June 2020 Market Update

Sure! One of the biggest questions in real estate right now is whether this historic unemployment rate will bring about a new surge of foreclosures in the market. Despite the staggering number of claims, there are actually many reasons why we won’t see a significant number of foreclosures like we did during the housing crash in 2008.
According to John Burns Consulting, well over half of the homes in America have at least 60% equity. That number is drastically different than it was in 2008 when the housing bubble exploded! The last recession was painful, and when prices dipped, many found themselves owing more on their mortgage than what their home was worth. So at that point, many homeowners just walked away.

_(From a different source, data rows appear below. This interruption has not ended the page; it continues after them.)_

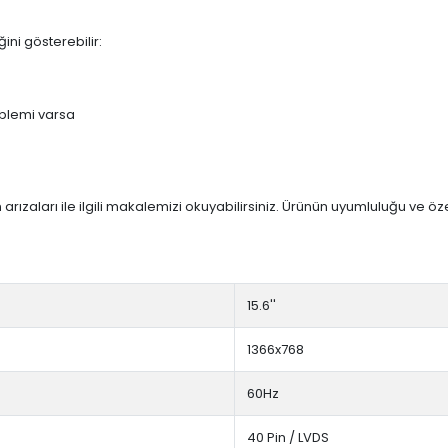
ini gösterebilir:
blemi varsa
arızaları ile ilgili makalemizi okuyabilirsiniz. Ürünün uyumluluğu ve ö
:
15.6''
1366x768
60Hz
40 Pin / LVDS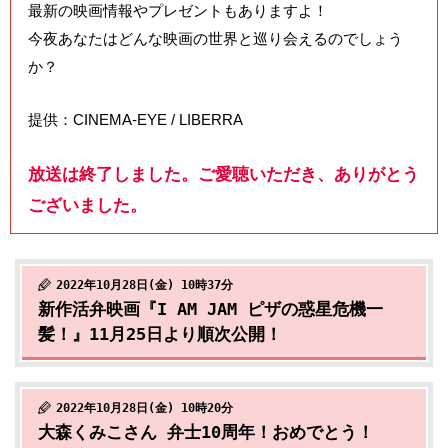
最新の映画情報やプレゼントもありますよ！
今夜あなたはどんな映画の世界と巡り会えるのでしょう
か？
提供：CINEMA-EYE / LIBERRA
放送は終了しました。ご愛聴いただき、ありがとう
ございました。
2022年10月28日(金) 10時37分
新作活弁映画『I AM JAM ピザの惑星危機一
髪！』11月25日より順次公開！
2022年10月28日(金) 10時20分
大森くみこさん 弁士10周年！おめでとう！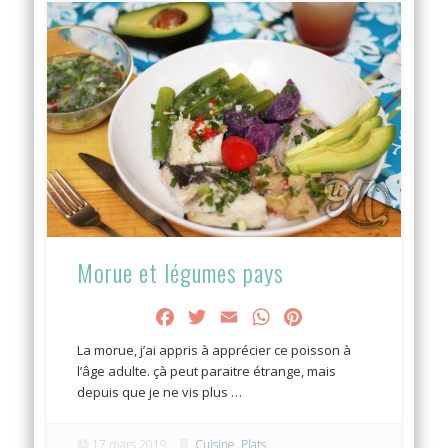
Morue et légumes pays
Facebook
Twitter
Email
WhatsApp
Pinterest
La morue, j’ai appris à apprécier ce poisson à
l’âge adulte. çà peut paraitre étrange, mais
depuis que je ne vis plus …
17 mars 2019
Cuisine
,
Plats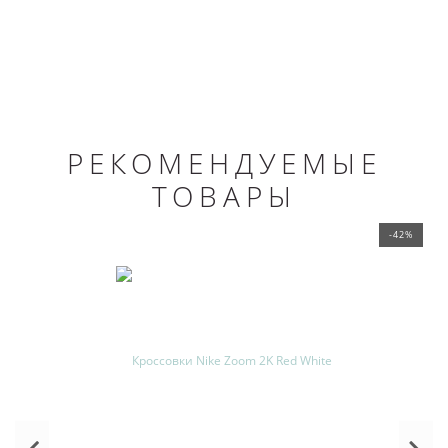
РЕКОМЕНДУЕМЫЕ
ТОВАРЫ
-42%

Today, 42% of all homes in this country are mortgage free – completely paid for, so not at risk for foreclosure. 
In addition, CoreLogic notes the average equity mortgage homes have today is $177,000. That’s a significant amount that homeowners won’t be stepping away from, even in today’s economy. In essence, the amount of equity homeowners have today puts them in a much better place financially than they were in 2008.
The bottom line is, we do feel fear and uncertainty right now, and it’s not going to be easy. We can, however, see strength in the current market through homeowner equity that has not been there in the past. That could be just the encouragement to help us make it through!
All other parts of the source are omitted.